(TASK OBJECTIVE) Leaving the pictures aside, transcribe every line below exactly.

(SUPPLIED MATERIAL)
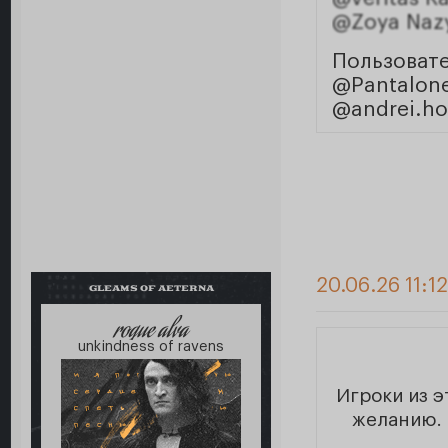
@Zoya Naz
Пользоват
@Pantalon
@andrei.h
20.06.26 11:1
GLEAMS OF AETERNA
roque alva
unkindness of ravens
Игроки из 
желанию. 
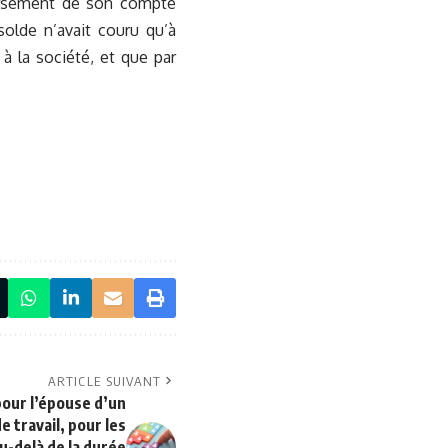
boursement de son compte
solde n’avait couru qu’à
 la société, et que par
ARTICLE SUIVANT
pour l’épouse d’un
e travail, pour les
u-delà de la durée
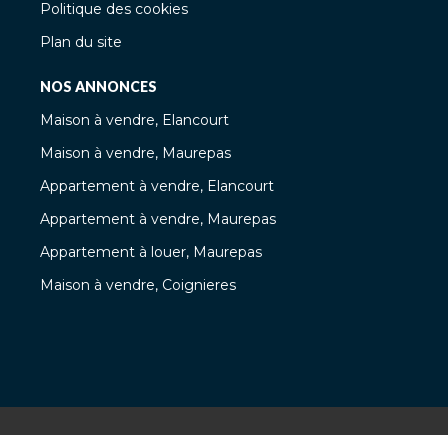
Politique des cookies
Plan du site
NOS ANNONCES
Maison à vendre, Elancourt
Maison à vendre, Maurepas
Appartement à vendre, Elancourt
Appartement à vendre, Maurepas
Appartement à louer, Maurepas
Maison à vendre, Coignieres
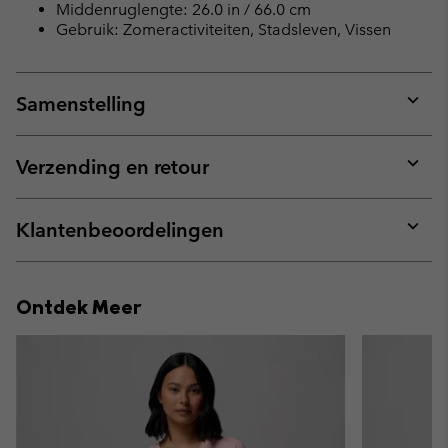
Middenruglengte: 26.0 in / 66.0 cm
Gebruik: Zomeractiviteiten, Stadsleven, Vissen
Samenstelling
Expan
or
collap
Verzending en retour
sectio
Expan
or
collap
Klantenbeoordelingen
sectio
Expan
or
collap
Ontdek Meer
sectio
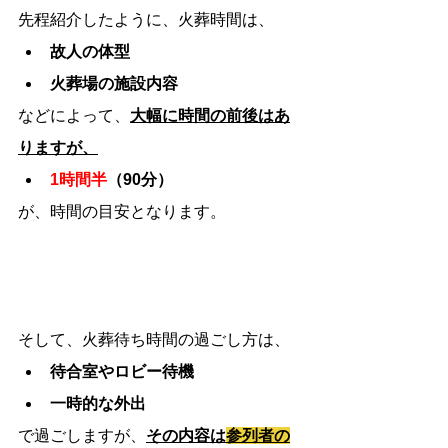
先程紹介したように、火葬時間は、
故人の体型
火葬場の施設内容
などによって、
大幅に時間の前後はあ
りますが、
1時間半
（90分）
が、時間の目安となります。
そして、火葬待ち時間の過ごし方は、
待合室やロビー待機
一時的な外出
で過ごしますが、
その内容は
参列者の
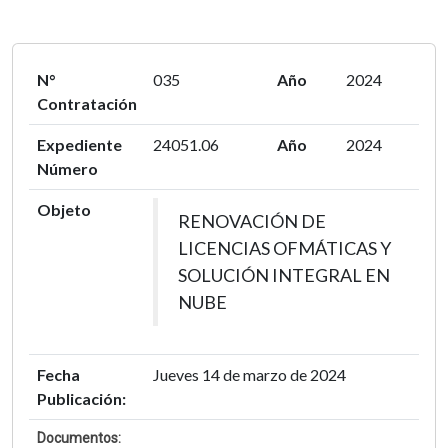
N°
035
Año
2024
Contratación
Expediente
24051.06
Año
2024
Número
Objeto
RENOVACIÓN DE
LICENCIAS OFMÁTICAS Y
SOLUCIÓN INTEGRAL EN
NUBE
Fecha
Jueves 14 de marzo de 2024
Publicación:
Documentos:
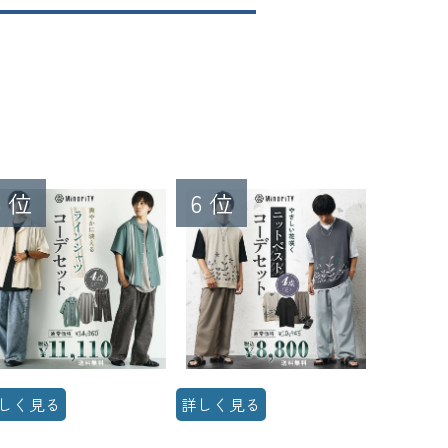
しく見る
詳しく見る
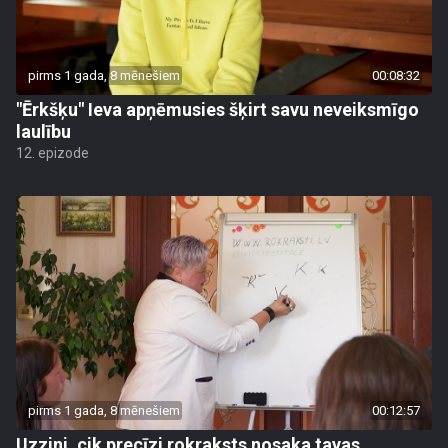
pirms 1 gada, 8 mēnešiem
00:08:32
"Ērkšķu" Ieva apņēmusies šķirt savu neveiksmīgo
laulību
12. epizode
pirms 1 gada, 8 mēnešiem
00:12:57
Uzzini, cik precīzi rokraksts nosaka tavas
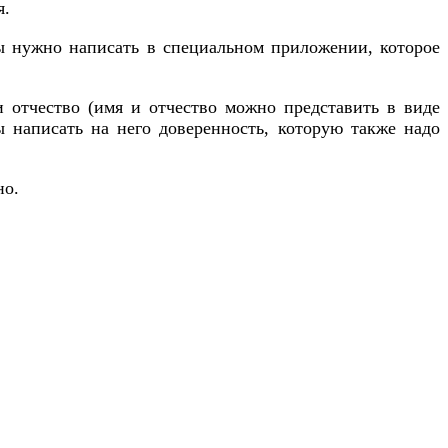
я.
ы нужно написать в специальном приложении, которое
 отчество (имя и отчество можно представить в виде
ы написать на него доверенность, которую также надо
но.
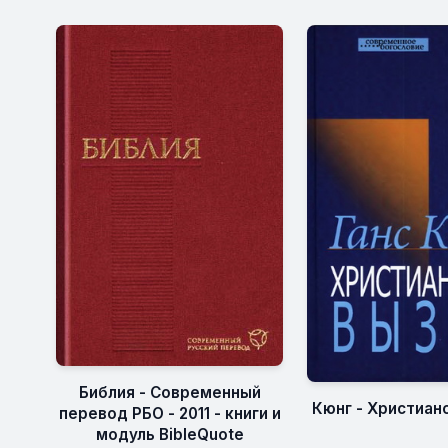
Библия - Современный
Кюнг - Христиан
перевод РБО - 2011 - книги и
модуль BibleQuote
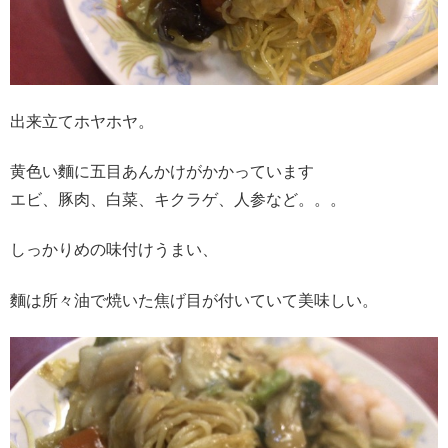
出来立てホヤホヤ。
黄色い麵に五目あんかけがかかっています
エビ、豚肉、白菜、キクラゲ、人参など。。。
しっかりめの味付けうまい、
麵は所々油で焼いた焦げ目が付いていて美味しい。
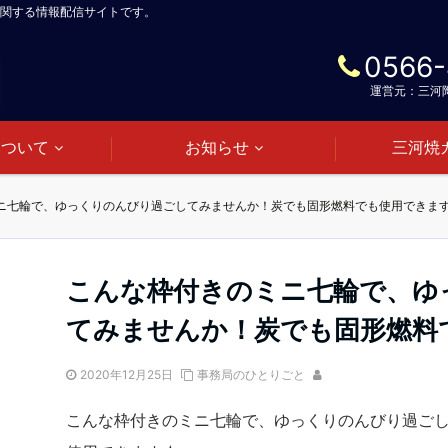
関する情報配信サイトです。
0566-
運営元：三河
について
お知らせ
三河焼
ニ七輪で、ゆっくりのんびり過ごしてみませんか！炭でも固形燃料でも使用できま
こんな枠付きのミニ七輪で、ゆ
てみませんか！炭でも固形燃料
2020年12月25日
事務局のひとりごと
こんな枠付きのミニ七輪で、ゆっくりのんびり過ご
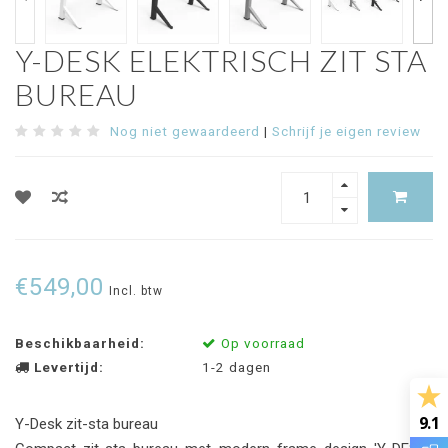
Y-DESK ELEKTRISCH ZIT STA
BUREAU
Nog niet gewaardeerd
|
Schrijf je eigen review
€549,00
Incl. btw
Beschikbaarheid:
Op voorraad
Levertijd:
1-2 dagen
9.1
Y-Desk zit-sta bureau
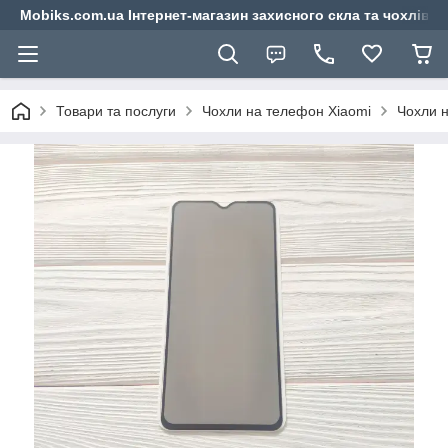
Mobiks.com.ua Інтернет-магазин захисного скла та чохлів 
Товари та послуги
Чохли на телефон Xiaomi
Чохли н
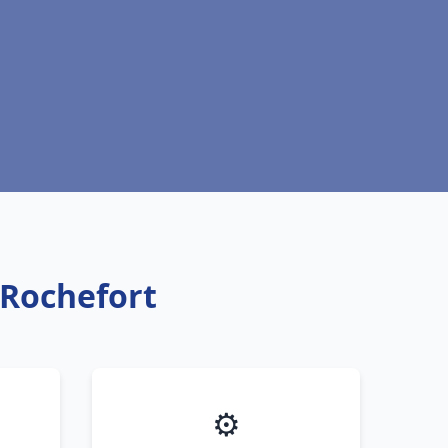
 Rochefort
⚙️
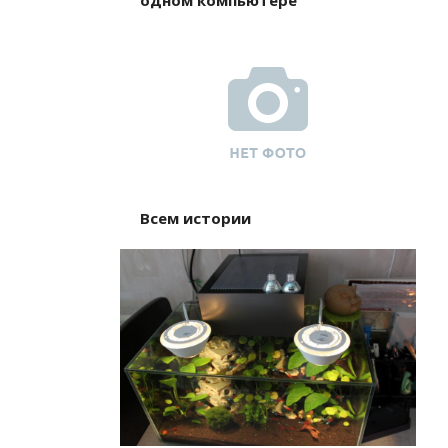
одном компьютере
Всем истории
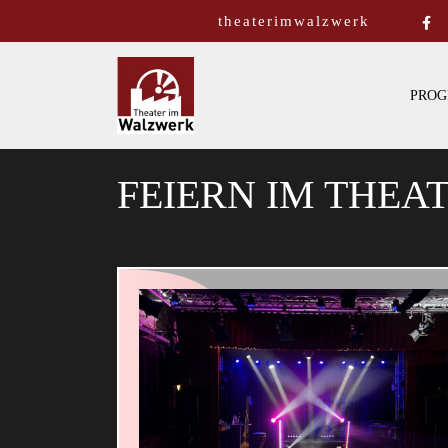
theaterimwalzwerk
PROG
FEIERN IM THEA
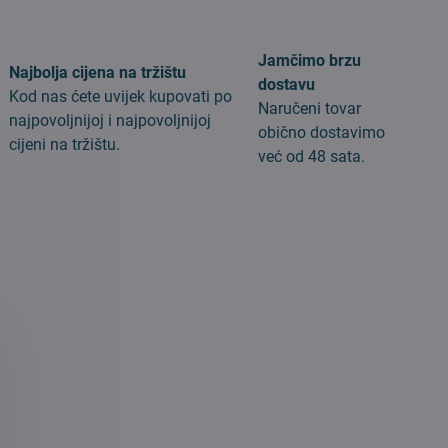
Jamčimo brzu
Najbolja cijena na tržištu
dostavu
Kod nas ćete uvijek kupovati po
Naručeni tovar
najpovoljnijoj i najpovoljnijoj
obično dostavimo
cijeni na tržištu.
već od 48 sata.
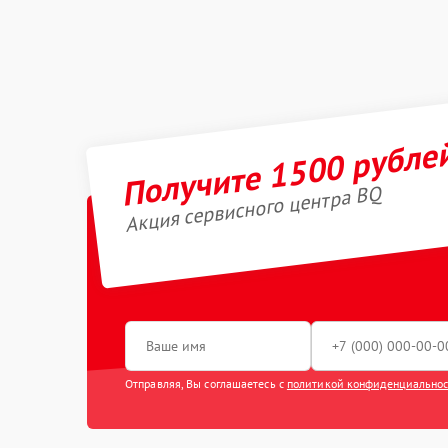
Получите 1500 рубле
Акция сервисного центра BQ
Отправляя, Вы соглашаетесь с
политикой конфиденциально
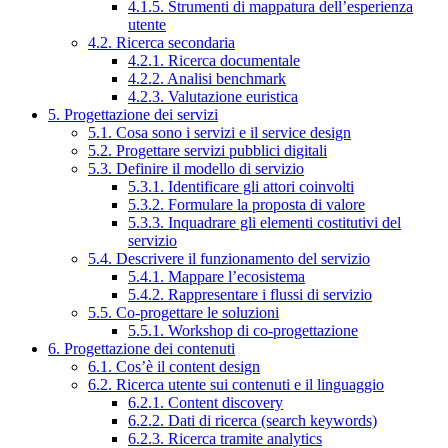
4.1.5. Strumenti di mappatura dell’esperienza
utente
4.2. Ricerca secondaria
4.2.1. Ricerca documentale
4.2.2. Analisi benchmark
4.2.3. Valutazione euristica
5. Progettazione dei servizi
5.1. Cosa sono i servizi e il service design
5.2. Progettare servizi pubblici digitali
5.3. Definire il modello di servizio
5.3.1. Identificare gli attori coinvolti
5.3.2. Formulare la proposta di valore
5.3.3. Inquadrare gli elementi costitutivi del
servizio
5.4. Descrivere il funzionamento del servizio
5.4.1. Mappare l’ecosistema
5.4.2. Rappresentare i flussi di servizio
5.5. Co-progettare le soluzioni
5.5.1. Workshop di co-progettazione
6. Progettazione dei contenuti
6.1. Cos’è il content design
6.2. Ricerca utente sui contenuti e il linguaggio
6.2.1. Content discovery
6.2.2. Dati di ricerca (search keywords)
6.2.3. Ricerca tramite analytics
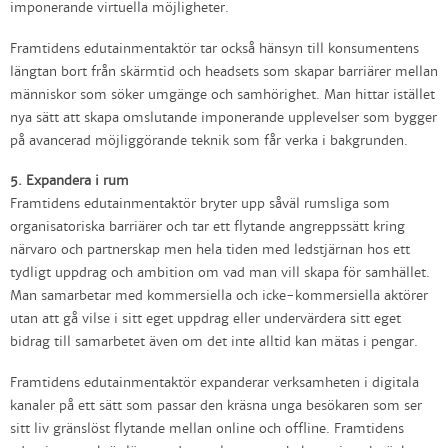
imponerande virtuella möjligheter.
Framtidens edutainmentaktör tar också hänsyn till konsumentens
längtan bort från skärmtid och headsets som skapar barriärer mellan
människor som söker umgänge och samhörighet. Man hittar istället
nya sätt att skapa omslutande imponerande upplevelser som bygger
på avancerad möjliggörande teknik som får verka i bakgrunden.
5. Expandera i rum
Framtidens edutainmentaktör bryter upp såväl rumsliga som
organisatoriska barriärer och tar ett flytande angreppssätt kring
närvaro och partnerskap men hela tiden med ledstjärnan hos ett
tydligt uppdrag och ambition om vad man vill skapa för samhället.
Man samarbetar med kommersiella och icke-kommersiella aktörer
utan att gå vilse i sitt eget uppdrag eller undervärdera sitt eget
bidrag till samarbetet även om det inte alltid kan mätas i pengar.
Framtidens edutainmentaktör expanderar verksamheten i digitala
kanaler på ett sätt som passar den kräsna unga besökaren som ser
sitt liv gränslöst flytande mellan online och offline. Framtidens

(EXERCISE SOLUTION)
@Zoya Naz
Пользоват
@Pantalon
@andrei.h
20.06.26 11:1
GLEAMS OF AETERNA
roque alva
unkindness of ravens
Игроки из 
желанию. 
boursement de son compte
solde n’avait couru qu’à
 la société, et que par
ARTICLE SUIVANT
pour l’épouse d’un
e travail, pour les
u-delà de la durée
Politique des cookies
Plan du site
NOS ANNONCES
Maison à vendre, Elancourt
Maison à vendre, Maurepas
Appartement à vendre, Elancourt
Appartement à vendre, Maurepas
Appartement à louer, Maurepas
Maison à vendre, Coignieres
Middenruglengte: 26.0 in / 66.0 cm
Gebruik: Zomeractiviteiten, Stadsleven, Vissen
Samenstelling
Expan
or
collap
Verzending en retour
sectio
Expan
or
collap
Klantenbeoordelingen
sectio
Expan
or
collap
Ontdek Meer
sectio
先程紹介したように、火葬時間は、
故人の体型
火葬場の施設内容
などによって、
大幅に時間の前後はあ
りますが、
1時間半
（90分）
が、時間の目安となります。
そして、火葬待ち時間の過ごし方は、
待合室やロビー待機
一時的な外出
で過ごしますが、
その内容は
参列者の
N°
035
Año
2024
Contratación
Expediente
24051.06
Año
2024
Número
Objeto
RENOVACIÓN DE
LICENCIAS OFMÁTICAS Y
SOLUCIÓN INTEGRAL EN
NUBE
Fecha
Jueves 14 de marzo de 2024
Publicación:
Documentos:
しく見る
詳しく見る
pirms 1 gada, 8 mēnešiem
00:08:32
"Ērkšķu" Ieva apņēmusies šķirt savu neveiksmīgo
laulību
12. epizode
pirms 1 gada, 8 mēnešiem
00:12:57
Uzzini, cik precīzi rokraksts nosaka tavas
я.
ы нужно написать в специальном приложении, которое
 отчество (имя и отчество можно представить в виде
ы написать на него доверенность, которую также надо
но.
Библия - Современный
Кюнг - Христиан
перевод РБО - 2011 - книги и
модуль BibleQuote
出来立てホヤホヤ。
黄色い麵に五目あんかけがかかっています
エビ、豚肉、白菜、キクラゲ、人参など。。。
しっかりめの味付けうまい、
麵は所々油で焼いた焦げ目が付いていて美味しい。
関する情報配信サイトです。
0566-
運営元：三河
について
お知らせ
三河焼
ニ七輪で、ゆっくりのんびり過ごしてみませんか！炭でも固形燃料でも使用できま
こんな枠付きのミニ七輪で、ゆ
てみませんか！炭でも固形燃料
2020年12月25日
事務局のひとりごと
こんな枠付きのミニ七輪で、ゆっくりのんびり過ご
Y-DESK ELEKTRISCH ZIT STA
BUREAU
Nog niet gewaardeerd
|
Schrijf je eigen review
€549,00
Incl. btw
Beschikbaarheid:
Op voorraad
Levertijd:
1-2 dagen
9.1
Y-Desk zit-sta bureau
Mobiks.com.ua Інтернет-магазин захисного скла та чохлів 
Товари та послуги
Чохли на телефон Xiaomi
Чохли н
 Rochefort
⚙️
одном компьютере
Всем истории
theaterimwalzwerk
PROG
FEIERN IM THEA
Jamčimo brzu
Najbolja cijena na tržištu
dostavu
Kod nas ćete uvijek kupovati po
Naručeni tovar
najpovoljnijoj i najpovoljnijoj
obično dostavimo
cijeni na tržištu.
već od 48 sata.
Получите 1500 рубле
Акция сервисного центра BQ
Отправляя, Вы соглашаетесь с
политикой конфиденциально
4.1.5. Strumenti di mappatura dell’esperienza
utente
4.2. Ricerca secondaria
4.2.1. Ricerca documentale
4.2.2. Analisi benchmark
4.2.3. Valutazione euristica
5. Progettazione dei servizi
5.1. Cosa sono i servizi e il service design
5.2. Progettare servizi pubblici digitali
5.3. Definire il modello di servizio
5.3.1. Identificare gli attori coinvolti
5.3.2. Formulare la proposta di valore
5.3.3. Inquadrare gli elementi costitutivi del
servizio
5.4. Descrivere il funzionamento del servizio
5.4.1. Mappare l’ecosistema
5.4.2. Rappresentare i flussi di servizio
5.5. Co-progettare le soluzioni
5.5.1. Workshop di co-progettazione
6. Progettazione dei contenuti
6.1. Cos’è il content design
6.2. Ricerca utente sui contenuti e il linguaggio
6.2.1. Content discovery
6.2.2. Dati di ricerca (search keywords)
6.2.3. Ricerca tramite analytics
imponerande virtuella möjligheter.
Framtidens edutainmentaktör tar också hänsyn till konsumentens
längtan bort från skärmtid och headsets som skapar barriärer mellan
människor som söker umgänge och samhörighet. Man hittar istället
nya sätt att skapa omslutande imponerande upplevelser som bygger
på avancerad möjliggörande teknik som får verka i bakgrunden.
5. Expandera i rum
Framtidens edutainmentaktör bryter upp såväl rumsliga som
organisatoriska barriärer och tar ett flytande angreppssätt kring
närvaro och partnerskap men hela tiden med ledstjärnan hos ett
tydligt uppdrag och ambition om vad man vill skapa för samhället.
Man samarbetar med kommersiella och icke-kommersiella aktörer
utan att gå vilse i sitt eget uppdrag eller undervärdera sitt eget
bidrag till samarbetet även om det inte alltid kan mätas i pengar.
Framtidens edutainmentaktör expanderar verksamheten i digitala
kanaler på ett sätt som passar den kräsna unga besökaren som ser
sitt liv gränslöst flytande mellan online och offline. Framtidens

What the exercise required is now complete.